> PROVIDED INFORMATION
- - - - -
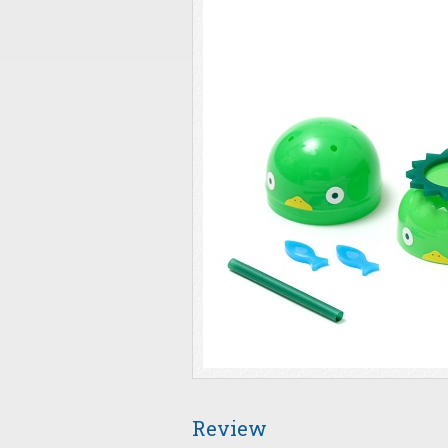
Review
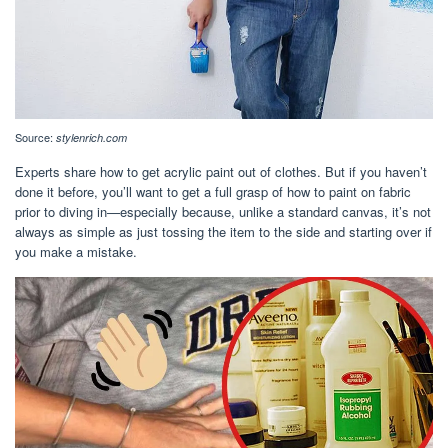
Source:
stylenrich.com
Experts share how to get acrylic paint out of clothes. But if you haven’t
done it before, you’ll want to get a full grasp of how to paint on fabric
prior to diving in—especially because, unlike a standard canvas, it’s not
always as simple as just tossing the item to the side and starting over if
you make a mistake.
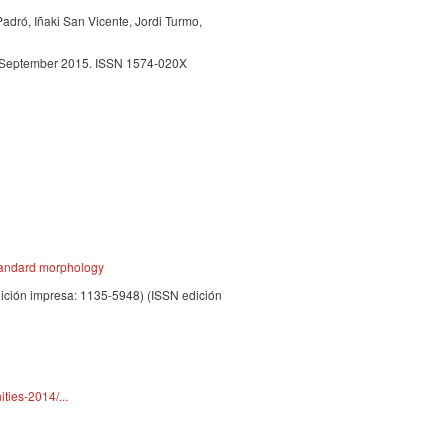
Padró, Iñaki San Vicente, Jordi Turmo,
, September 2015. ISSN 1574-020X
standard morphology
dición impresa: 1135-5948) (ISSN edición
ties-2014/...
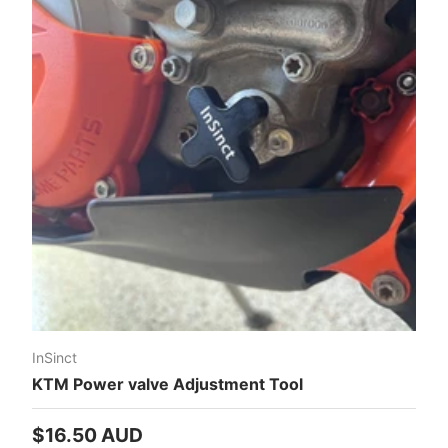
InSinct
KTM Power valve Adjustment Tool
Regular price
$16.50 AUD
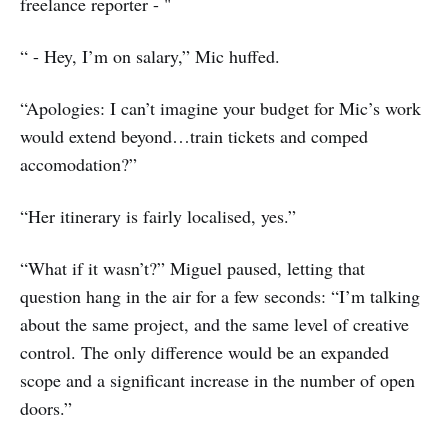
freelance reporter - "
“ - Hey, I’m on salary,” Mic huffed.
“Apologies: I can’t imagine your budget for Mic’s work
would extend beyond…train tickets and comped
accomodation?”
“Her itinerary is fairly localised, yes.”
“What if it wasn’t?” Miguel paused, letting that
question hang in the air for a few seconds: “I’m talking
about the same project, and the same level of creative
control. The only difference would be an expanded
scope and a significant increase in the number of open
doors.”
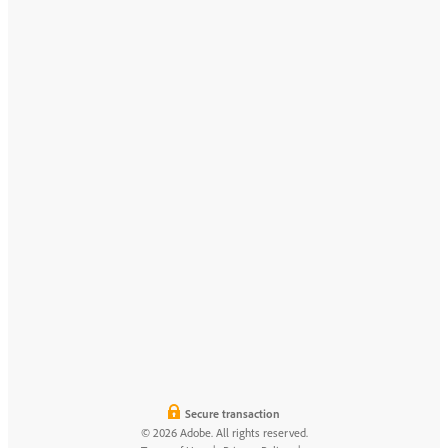
Secure transaction
© 2026 Adobe. All rights reserved.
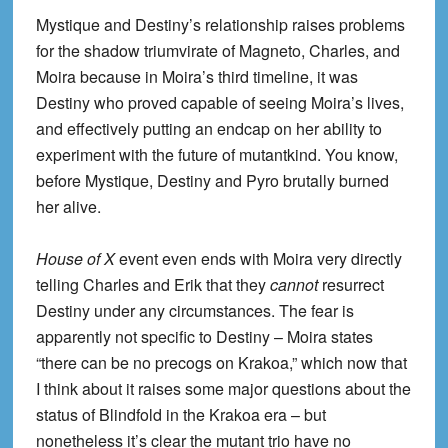
Mystique and Destiny’s relationship raises problems
for the shadow triumvirate of Magneto, Charles, and
Moira because in Moira’s third timeline, it was
Destiny who proved capable of seeing Moira’s lives,
and effectively putting an endcap on her ability to
experiment with the future of mutantkind. You know,
before Mystique, Destiny and Pyro brutally burned
her alive.
House of X
event even ends with Moira very directly
telling Charles and Erik that they
cannot
resurrect
Destiny under any circumstances. The fear is
apparently not specific to Destiny – Moira states
“there can be no precogs on Krakoa,” which now that
I think about it raises some major questions about the
status of Blindfold in the Krakoa era – but
nonetheless it’s clear the mutant trio have no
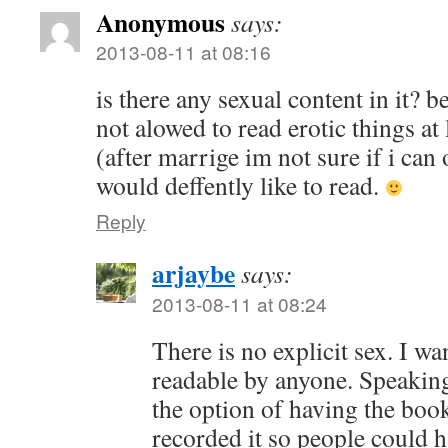
Anonymous
says:
2013-08-11 at 08:16
is there any sexual content in it? 
not alowed to read erotic things at 
(after marrige im not sure if i can o
would deffently like to read.
Reply
arjaybe
says:
2013-08-11 at 08:24
There is no explicit sex. I wa
readable by anyone. Speakin
the option of having the book
recorded it so people could h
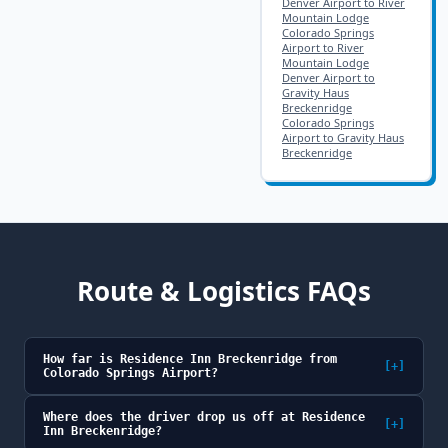
Denver Airport to River
Mountain Lodge
Colorado Springs
Airport to River
Mountain Lodge
Denver Airport to
Gravity Haus
Breckenridge
Colorado Springs
Airport to Gravity Haus
Breckenridge
Route & Logistics FAQs
How far is Residence Inn Breckenridge from
[+]
Colorado Springs Airport?
Where does the driver drop us off at Residence
[+]
Inn Breckenridge?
- - - - -
> TASK DESCRIPTION
Retype each of the entries above exactly as it appears, with no pictures.

> WRITTEN SOLUTION
Review
Source:
stylenrich.com
Experts share how to get acrylic paint out of clothes. But if you haven’t
done it before, you’ll want to get a full grasp of how to paint on fabric
prior to diving in—especially because, unlike a standard canvas, it’s not
always as simple as just tossing the item to the side and starting over if
you make a mistake.
Padró, Iñaki San Vicente, Jordi Turmo,
, September 2015. ISSN 1574-020X
standard morphology
dición impresa: 1135-5948) (ISSN edición
ties-2014/...
InSinct
KTM Power valve Adjustment Tool
Regular price
$16.50 AUD
freelance reporter - "
“ - Hey, I’m on salary,” Mic huffed.
“Apologies: I can’t imagine your budget for Mic’s work
would extend beyond…train tickets and comped
accomodation?”
“Her itinerary is fairly localised, yes.”
“What if it wasn’t?” Miguel paused, letting that
question hang in the air for a few seconds: “I’m talking
about the same project, and the same level of creative
control. The only difference would be an expanded
scope and a significant increase in the number of open
doors.”
Secure transaction
© 2026 Adobe. All rights reserved.
Mystique and Destiny’s relationship raises problems
for the shadow triumvirate of Magneto, Charles, and
Moira because in Moira’s third timeline, it was
Destiny who proved capable of seeing Moira’s lives,
and effectively putting an endcap on her ability to
experiment with the future of mutantkind. You know,
before Mystique, Destiny and Pyro brutally burned
her alive.
House of X
event even ends with Moira very directly
telling Charles and Erik that they
cannot
resurrect
Destiny under any circumstances. The fear is
apparently not specific to Destiny – Moira states
“there can be no precogs on Krakoa,” which now that
I think about it raises some major questions about the
status of Blindfold in the Krakoa era – but
nonetheless it’s clear the mutant trio have no
Anonymous
says:
2013-08-11 at 08:16
is there any sexual content in it? 
not alowed to read erotic things at 
(after marrige im not sure if i can o
would deffently like to read.
Reply
arjaybe
says:
2013-08-11 at 08:24
There is no explicit sex. I wa
readable by anyone. Speakin
the option of having the book
recorded it so people could h
Denver Airport to River
Mountain Lodge
Colorado Springs
Airport to River
Mountain Lodge
Denver Airport to
Gravity Haus
Breckenridge
Colorado Springs
Airport to Gravity Haus
Breckenridge
Route & Logistics FAQs
How far is Residence Inn Breckenridge from
[+]
Colorado Springs Airport?
Where does the driver drop us off at Residence
[+]
Inn Breckenridge?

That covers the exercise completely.